It occurs to me, that I have watched too many episodes of Midsomer Murders–a British television show on air since 1997 that refuses to die no matter how many casting changes occur.*

If you know the genre, there typically is a picturesque village holding a Medieval Faire with costumed residents oozing quaintness and exhibiting occasional homicidal tendencies.

If you are unfamiliar, I recommend a movie by Simon Pegg called “Hot Fuzz” that crystallizes the best and worst bits about the deceptively serene English countryside:

The thing that captures my attention more than the body count, is the number of community fêtes thrown. There’s like, what, one every episode? It makes me wonder if it is a national British pastime to dress in Ye Olde itchy togs and con people into playing cheesy parlor games for the sake of the church roof fund!

This brings me to today’s topic: American Block Parties.

Most block parties are an organized potluck gathering on barricaded side streets with no other function than to bring a community together to eat. Saturday gives me the opportunity to attend one that is equal parts British Fête Fundraiser and old-fashioned American street festival.

The occasion calls for a gathering of myriad talents to raise awareness and funds for the aptly named Wellhouse. The day’s event is the 6th Annual Heirloom Plant Sale.

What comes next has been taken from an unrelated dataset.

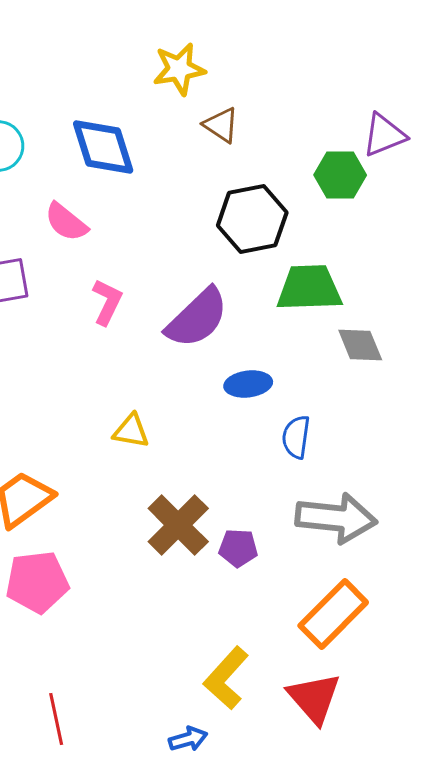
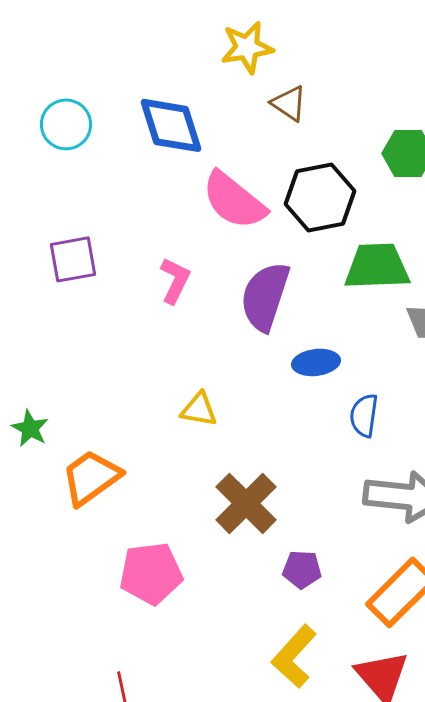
pink semicircle: (66, 222) -> (234, 200), moved, size x1.5
purple semicircle: (197, 318) -> (265, 296), turned 152
purple pentagon: (238, 548) -> (302, 569), moved
pink pentagon: (37, 582) -> (151, 573), moved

Wellhouse is a community program that buys local houses, renovates dilapidated neighborhoods, and provides housing and skills training for formerly homeless residents. They also promote a ‘growing’ community with an emphasis on sustainable practices and energy conservation along with farm gardening.**

Wellhouse hosts a plant sale each year. You go for the plants. You stay for that little something extra you won’t find at your local greenhouse: community!

At first, I beeline to pick up the greenery I want to fill out the barren landscape choked with crabgrass and despair that is my backyard.

Community Plants
Sadly no one was dressed in a jester’s motley with tinkling bells on their pointy hat. On the upside, no one was murdered either.

Per usual, my teenage son has a trajectory of his own.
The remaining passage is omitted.